Requirement:
For every line in the data below that contains "logo", copy the line.
--- Dataset records Enclosed Below ---
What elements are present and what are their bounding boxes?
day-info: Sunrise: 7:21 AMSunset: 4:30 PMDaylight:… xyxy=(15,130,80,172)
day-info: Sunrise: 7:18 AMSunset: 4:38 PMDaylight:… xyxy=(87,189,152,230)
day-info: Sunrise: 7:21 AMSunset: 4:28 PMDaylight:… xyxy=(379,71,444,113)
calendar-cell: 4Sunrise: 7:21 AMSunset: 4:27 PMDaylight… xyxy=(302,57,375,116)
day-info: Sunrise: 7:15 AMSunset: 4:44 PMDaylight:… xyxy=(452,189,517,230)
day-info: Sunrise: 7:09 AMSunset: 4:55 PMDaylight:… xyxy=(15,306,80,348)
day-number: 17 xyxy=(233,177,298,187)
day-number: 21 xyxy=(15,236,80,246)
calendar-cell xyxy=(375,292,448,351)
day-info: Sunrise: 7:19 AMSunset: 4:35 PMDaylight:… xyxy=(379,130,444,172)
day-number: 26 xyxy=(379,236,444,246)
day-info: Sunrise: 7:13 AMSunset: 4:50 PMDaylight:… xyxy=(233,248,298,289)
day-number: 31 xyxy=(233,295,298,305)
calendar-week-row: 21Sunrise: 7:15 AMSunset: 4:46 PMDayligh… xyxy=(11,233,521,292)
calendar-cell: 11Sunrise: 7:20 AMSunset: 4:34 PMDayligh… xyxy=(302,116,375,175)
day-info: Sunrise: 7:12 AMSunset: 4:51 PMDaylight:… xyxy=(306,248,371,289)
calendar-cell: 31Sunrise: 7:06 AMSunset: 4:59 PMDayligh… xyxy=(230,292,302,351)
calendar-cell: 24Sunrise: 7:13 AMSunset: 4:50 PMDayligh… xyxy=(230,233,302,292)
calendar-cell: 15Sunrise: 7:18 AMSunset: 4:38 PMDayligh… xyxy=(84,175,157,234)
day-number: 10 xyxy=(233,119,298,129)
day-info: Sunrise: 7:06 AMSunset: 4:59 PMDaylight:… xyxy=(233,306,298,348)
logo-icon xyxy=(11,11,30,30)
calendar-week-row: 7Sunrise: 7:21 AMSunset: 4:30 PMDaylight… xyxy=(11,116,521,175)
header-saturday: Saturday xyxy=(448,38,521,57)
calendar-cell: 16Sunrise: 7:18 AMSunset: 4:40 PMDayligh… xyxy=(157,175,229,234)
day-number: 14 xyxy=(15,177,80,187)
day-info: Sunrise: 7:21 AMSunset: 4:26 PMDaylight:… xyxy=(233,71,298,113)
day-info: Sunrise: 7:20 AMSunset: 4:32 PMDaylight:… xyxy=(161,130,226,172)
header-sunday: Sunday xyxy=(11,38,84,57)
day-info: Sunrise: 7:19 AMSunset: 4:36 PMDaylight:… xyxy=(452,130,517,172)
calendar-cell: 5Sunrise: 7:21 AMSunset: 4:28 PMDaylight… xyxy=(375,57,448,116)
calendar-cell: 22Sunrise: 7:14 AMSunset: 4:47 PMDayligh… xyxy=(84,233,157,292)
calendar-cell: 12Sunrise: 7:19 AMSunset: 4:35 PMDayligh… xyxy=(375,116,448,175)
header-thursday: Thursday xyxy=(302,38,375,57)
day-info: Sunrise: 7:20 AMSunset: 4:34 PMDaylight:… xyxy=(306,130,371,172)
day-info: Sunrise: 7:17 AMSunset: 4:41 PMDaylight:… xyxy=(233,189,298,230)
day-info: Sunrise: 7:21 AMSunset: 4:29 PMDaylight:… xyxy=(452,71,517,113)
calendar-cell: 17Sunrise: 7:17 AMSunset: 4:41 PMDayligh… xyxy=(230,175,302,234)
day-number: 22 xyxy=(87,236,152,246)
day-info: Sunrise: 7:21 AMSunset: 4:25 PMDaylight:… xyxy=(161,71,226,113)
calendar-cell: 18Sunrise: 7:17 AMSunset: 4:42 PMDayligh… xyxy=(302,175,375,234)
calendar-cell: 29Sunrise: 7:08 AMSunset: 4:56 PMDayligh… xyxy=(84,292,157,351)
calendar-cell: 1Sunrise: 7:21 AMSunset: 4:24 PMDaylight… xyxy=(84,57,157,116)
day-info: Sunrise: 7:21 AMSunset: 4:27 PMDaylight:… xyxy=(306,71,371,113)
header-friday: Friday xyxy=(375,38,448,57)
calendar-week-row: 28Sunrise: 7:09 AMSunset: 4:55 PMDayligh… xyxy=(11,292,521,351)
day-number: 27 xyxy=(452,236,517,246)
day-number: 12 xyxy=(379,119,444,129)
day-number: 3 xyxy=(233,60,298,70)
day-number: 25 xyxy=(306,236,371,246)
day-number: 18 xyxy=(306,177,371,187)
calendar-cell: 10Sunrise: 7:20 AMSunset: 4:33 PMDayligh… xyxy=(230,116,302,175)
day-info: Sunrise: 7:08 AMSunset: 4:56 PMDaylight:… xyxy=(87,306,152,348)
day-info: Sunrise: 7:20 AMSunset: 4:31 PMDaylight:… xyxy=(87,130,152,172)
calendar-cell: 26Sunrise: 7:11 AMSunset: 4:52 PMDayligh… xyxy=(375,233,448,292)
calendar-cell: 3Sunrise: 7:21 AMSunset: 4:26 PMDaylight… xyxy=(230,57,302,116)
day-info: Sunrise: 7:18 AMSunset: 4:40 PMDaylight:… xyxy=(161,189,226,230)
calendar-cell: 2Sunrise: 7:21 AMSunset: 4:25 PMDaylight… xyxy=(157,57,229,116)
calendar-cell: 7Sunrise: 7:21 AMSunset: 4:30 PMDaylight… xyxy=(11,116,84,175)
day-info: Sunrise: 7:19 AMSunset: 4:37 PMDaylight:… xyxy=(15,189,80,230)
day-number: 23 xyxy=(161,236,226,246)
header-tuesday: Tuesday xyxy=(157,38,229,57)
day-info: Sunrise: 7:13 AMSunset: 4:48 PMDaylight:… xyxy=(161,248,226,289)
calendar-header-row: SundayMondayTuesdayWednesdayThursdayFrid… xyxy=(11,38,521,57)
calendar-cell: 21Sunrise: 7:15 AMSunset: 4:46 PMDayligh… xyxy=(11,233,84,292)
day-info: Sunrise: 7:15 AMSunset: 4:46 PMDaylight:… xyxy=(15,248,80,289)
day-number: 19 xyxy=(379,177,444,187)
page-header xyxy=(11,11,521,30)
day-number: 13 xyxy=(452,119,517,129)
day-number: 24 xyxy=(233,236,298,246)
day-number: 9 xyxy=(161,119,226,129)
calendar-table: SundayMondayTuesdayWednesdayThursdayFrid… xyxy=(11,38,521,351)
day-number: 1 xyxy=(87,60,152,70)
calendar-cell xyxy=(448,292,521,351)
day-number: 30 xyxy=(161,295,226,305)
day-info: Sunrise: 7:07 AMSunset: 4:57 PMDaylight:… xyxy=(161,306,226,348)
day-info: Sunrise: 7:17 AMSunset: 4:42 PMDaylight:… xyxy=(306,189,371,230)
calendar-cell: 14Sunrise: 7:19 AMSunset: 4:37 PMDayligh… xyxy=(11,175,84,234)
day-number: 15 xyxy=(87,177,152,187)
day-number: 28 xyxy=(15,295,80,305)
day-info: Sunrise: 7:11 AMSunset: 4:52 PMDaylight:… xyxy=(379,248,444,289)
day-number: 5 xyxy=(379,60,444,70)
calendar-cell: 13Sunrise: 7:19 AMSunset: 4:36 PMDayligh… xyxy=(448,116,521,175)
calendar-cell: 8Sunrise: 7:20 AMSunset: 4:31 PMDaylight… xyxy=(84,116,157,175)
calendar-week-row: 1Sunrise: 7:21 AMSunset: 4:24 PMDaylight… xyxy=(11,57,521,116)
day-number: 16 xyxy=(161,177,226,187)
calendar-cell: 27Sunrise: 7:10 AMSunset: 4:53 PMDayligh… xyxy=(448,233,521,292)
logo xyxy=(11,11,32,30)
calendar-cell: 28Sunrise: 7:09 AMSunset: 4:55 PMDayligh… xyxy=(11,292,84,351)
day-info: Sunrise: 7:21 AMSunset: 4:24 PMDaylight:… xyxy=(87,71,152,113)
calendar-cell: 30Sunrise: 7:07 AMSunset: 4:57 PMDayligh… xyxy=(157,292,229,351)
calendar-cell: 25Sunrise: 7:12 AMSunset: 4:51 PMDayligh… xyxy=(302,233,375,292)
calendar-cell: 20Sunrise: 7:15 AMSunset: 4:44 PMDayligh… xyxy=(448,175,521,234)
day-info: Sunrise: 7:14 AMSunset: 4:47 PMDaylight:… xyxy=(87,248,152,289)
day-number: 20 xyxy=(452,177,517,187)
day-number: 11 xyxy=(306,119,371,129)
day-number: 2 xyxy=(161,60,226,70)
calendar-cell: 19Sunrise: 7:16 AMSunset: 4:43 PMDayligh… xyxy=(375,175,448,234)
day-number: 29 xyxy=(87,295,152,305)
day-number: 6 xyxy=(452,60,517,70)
--- End of Enclosed Dataset records ---
Output of the exercise:
logo-icon xyxy=(11,11,30,30)
logo xyxy=(11,11,32,30)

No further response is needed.